Pioneer investments

Any input on the operations, corporate culture, compensation on Pioneer Investments in Boston? I have an interview with them for an analyst position? Any feedback would be helpful. Thanks.

I’m surprised there have no comments. I thought Pioneer Investments was a well know fund company. I even tried “the vault” webpage, not much info there?

I work as a fund analyst and we have a pretty good relationship with Pioneer. As far as their structure goes, they basically have 4 job categories in investment management - jr. research analysts & sr. research analysts and jr. portfolio managers & sr. portfolio managers. The juniors earn the same compensation and the seniors earn the same. The goal is that they want research analysts who want to be career analysts and not portfolio managers. They do have several good funds and can utilize resources from the parent company Unicredito Italian bank. I have heard rumors from Pioneer employees that they are looking to make a large acquisition in the near future. Compensation is probably similar to the other fund families in Boston, but I don’t know for sure.

FutureMBACFA Wrote: ------------------------------------------------------- The goal is that they want > research analysts who want to be career analysts > and not portfolio managers.
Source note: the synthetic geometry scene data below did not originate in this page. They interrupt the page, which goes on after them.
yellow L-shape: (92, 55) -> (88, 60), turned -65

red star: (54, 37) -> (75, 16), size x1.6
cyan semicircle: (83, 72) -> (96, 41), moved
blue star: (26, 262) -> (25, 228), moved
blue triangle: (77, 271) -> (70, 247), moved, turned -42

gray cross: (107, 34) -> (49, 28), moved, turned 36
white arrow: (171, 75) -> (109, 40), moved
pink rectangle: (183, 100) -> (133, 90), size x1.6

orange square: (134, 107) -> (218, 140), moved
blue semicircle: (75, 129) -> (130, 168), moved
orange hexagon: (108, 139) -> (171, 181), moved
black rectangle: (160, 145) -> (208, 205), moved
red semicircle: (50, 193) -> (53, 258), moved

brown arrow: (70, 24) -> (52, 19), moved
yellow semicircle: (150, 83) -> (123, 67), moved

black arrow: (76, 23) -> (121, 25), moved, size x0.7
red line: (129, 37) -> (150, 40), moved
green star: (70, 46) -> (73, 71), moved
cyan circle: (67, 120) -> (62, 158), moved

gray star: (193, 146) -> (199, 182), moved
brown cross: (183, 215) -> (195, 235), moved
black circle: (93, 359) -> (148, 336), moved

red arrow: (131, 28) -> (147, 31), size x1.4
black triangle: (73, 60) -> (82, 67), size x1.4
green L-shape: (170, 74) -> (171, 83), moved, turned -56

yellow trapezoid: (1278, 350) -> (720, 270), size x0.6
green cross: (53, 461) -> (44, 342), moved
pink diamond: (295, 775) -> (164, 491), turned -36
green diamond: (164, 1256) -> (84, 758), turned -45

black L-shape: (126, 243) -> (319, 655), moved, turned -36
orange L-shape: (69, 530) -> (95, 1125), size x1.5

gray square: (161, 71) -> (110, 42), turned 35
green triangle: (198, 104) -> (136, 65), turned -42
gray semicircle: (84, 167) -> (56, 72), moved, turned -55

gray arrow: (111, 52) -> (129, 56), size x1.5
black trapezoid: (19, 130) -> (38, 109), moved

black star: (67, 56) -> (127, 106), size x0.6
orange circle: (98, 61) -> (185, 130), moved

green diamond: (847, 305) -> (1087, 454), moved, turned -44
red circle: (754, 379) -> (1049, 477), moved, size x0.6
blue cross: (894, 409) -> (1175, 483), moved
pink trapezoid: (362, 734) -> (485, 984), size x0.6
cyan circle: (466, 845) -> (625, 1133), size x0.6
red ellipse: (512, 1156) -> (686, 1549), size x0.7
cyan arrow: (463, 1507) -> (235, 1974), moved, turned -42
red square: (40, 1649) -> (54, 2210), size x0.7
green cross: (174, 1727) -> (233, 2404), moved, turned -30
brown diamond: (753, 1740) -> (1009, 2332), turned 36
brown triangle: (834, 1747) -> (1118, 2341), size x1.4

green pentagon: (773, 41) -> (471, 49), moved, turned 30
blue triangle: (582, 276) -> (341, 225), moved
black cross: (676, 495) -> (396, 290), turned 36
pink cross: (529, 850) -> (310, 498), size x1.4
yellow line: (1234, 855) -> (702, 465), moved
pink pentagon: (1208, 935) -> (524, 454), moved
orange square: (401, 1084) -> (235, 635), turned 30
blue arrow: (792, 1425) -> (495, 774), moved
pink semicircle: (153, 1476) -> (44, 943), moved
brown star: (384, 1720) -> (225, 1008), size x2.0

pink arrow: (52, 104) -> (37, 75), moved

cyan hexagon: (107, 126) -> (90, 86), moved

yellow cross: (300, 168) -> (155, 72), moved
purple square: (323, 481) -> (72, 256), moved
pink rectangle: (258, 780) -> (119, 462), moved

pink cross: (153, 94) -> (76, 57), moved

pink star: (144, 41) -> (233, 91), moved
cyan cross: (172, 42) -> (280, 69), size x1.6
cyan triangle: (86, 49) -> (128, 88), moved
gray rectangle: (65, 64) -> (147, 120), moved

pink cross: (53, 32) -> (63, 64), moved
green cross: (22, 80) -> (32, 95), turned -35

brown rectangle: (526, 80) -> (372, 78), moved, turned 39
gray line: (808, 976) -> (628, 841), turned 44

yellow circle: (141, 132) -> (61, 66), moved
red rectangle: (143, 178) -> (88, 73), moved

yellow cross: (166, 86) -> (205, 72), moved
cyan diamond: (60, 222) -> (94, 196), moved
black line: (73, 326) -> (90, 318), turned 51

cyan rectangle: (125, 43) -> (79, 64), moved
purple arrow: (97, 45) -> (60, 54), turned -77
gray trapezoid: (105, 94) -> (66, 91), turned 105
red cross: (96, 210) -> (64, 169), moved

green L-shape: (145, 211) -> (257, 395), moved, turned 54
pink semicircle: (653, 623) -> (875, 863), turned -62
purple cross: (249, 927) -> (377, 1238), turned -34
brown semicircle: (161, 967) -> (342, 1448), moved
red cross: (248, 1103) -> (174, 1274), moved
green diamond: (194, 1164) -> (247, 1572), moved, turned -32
I’ve heard the same thing at my firm. I think this is one of the stupider, and all too common, phrases one hears at asset management companies. It makes you wonder whether portfolio managers grow on trees.

Their t.v. adds are a lot like ours, which are in-turn a lot like everyone elses. I start to question who is actively managing and who is closet indexing. Willy

It seems most managed funds are all have similar operations, structure, and marketing. For those who work as buyside analysts, do you thing the market is saturated. Is there is real future demand for buyside research? Or will index funds and ETFs eventually dominate over managed funds?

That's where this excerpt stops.